When you decide to host an au pair, it’s important to use an agency that is designated by the U.S. Department of State, like Cultural Care Au Pair. Don’t make the mistake of thinking you can host an au pair on your own—we are here to make a complicated program very simple and successful for you.
The first thing Cultural Care Au Pair does for host families is take care of the screening and training for au pairs. Staff in each recruitment country interviews each candidate in person, checks their references and makes sure all necessary documents are submitted and up-to-date. Once you choose an au pair, Cultural Care Au Pair will help her get a J-1 cultural exchange visa from the embassy in her home country, the only way she can legally travel to the U.S. to provide childcare.
Once an au pair arrives in the U.S., she spends the first five days at the Cultural Care Au Pair Training School. Au pairs will review child safety and development with the Training School teachers and acclimate to American life. During their time at the school, au pairs are also certified in adult and pediatric CPR/AED and First Aid from American Heart Association instructors.

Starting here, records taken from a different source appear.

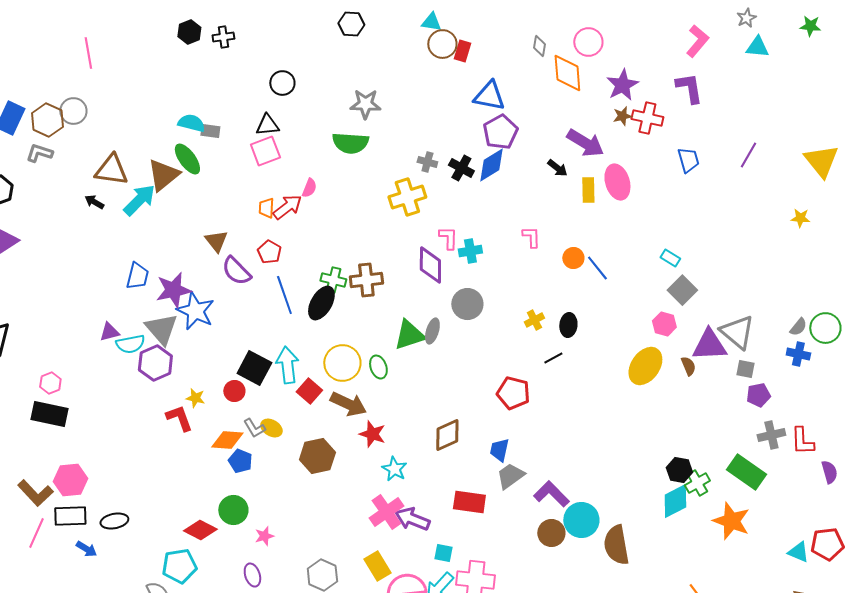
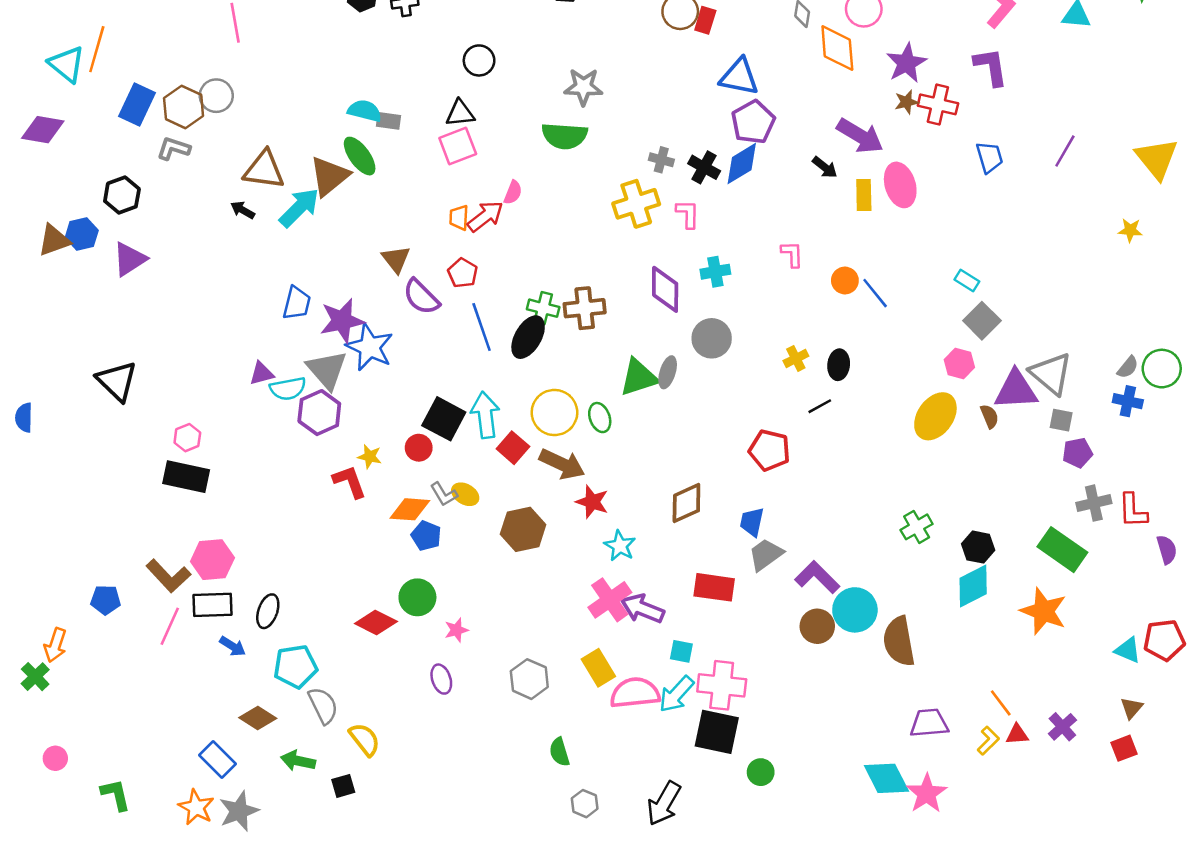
pink L-shape: (448, 238) -> (688, 214), moved
green cross: (697, 483) -> (917, 527), moved
black ellipse: (114, 521) -> (268, 611), turned -60
cyan pentagon: (179, 566) -> (295, 666), moved

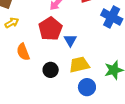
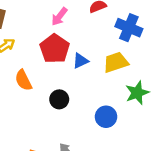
blue triangle: (70, 40) -> (80, 61), turned 40
yellow trapezoid: (79, 65) -> (116, 62), moved

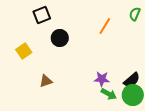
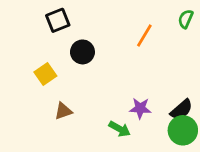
yellow square: (24, 51) -> (45, 74), moved
green arrow: (109, 94) -> (120, 129), moved

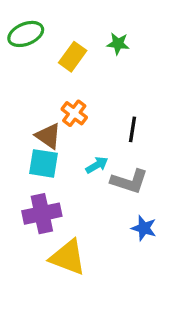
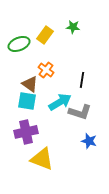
green ellipse: (26, 34) -> (19, 44), moved
cyan arrow: (97, 165) -> (60, 102), size x1.6

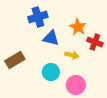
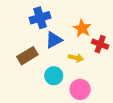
blue triangle: (51, 38) -> (54, 40), turned -42
brown rectangle: (15, 60) -> (27, 56), moved

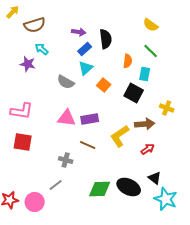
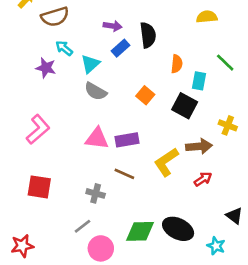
yellow semicircle: (151, 25) -> (207, 17), turned 140
green line: (151, 51) -> (225, 63), moved
cyan triangle: (86, 68) -> (90, 64), moved
pink L-shape: (22, 111) -> (38, 129), turned -50
red square: (23, 142) -> (39, 187), moved
black triangle: (155, 178) -> (234, 216), moved
cyan star: (166, 199) -> (216, 246), moved, size x0.6
pink circle: (35, 202) -> (101, 248), moved

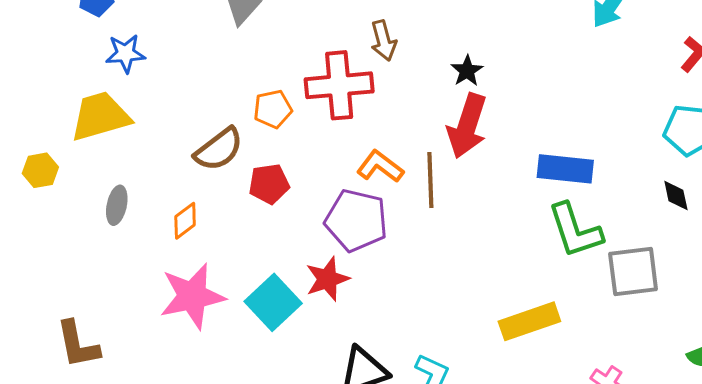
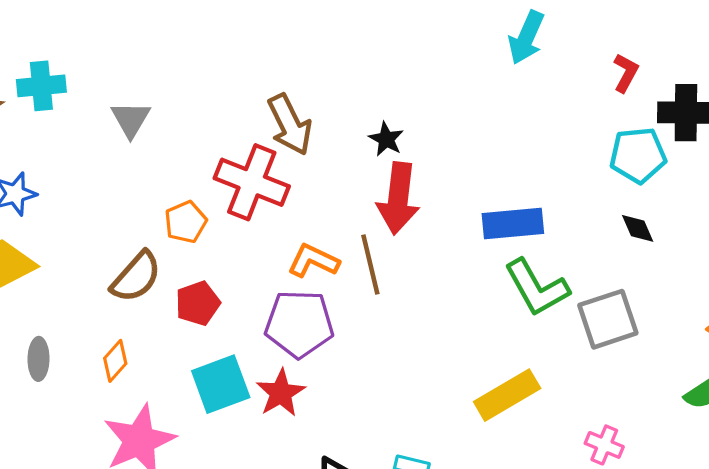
brown arrow: (383, 41) -> (290, 125), size x1.4
red cross: (339, 85) -> (252, 182), turned 38
cyan square: (273, 302) -> (221, 384), moved, turned 34

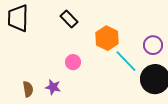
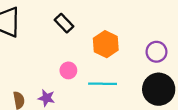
cyan line: (126, 61) -> (103, 84), moved, turned -45

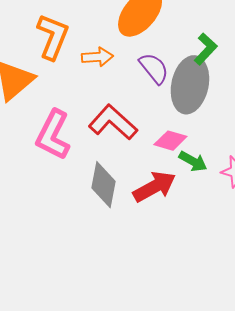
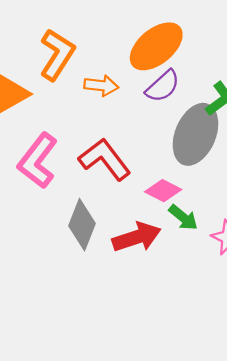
purple semicircle: (154, 68) -> (163, 86), moved, turned 76

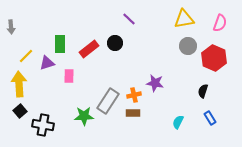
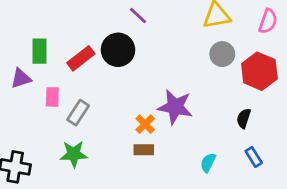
black circle: (115, 43) -> (118, 50), size x1.5
purple star: (155, 83) -> (175, 107), size x1.4
orange cross: (134, 95) -> (145, 124), turned -32
gray rectangle: (108, 101) -> (78, 113), moved, size x0.7

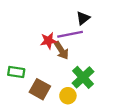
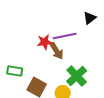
black triangle: (83, 18) -> (90, 18), moved

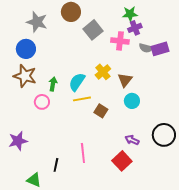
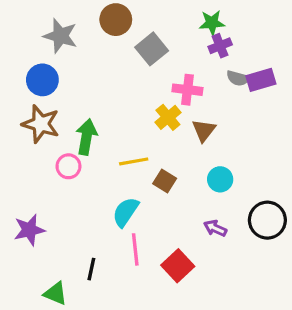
pink cross: (120, 41) -> (187, 90), moved
cyan semicircle: (77, 82) -> (126, 212), moved
green arrow: (53, 84) -> (86, 137), size x1.5
cyan circle: (132, 101) -> (220, 179), moved
red square: (122, 161) -> (178, 266), moved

Once your au pair arrives at your home, you will have the support of a local childcare consultant or LCC—like me!— who lives in your area. She or he will be in touch with you right away to make sure things are off to a good start and will meet with you sometime during the first two weeks to check in on you again and review program guidelines. Your LCC will continue to provide support for your family in case you need a question answered, a sounding board, or help solving a problem. Cultural Care Au Pair also has staff in two U.S. offices and lots of staff in the field who are available when you need support.